◆ **Work instruction**
In your copy, set down the entries exactly and exclude the pictures.

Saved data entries
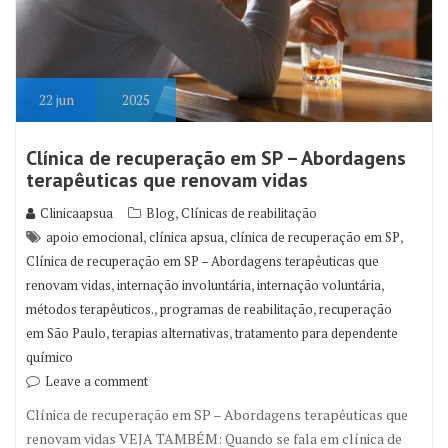
22
jun
2025
Clínica de recuperação em SP – Abordagens
terapêuticas que renovam vidas
,
Clinicaapsua
Blog
Clínicas de reabilitação
,
,
,
apoio emocional
clínica apsua
clínica de recuperação em SP
Clínica de recuperação em SP – Abordagens terapêuticas que
,
,
,
renovam vidas
internação involuntária
internação voluntária
,
,
métodos terapêuticos.
programas de reabilitação
recuperação
,
,
em São Paulo
terapias alternativas
tratamento para dependente
químico
Leave a comment
Clínica de recuperação em SP – Abordagens terapêuticas que
renovam vidas VEJA TAMBÉM: Quando se fala em clínica de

◆ **Result of this task**
22
jun
2025
Clínica de recuperação em SP – Abordagens
terapêuticas que renovam vidas
,
Clinicaapsua
Blog
Clínicas de reabilitação
,
,
,
apoio emocional
clínica apsua
clínica de recuperação em SP
Clínica de recuperação em SP – Abordagens terapêuticas que
,
,
,
renovam vidas
internação involuntária
internação voluntária
,
,
métodos terapêuticos.
programas de reabilitação
recuperação
,
,
em São Paulo
terapias alternativas
tratamento para dependente
químico
Leave a comment
Clínica de recuperação em SP – Abordagens terapêuticas que
renovam vidas VEJA TAMBÉM: Quando se fala em clínica de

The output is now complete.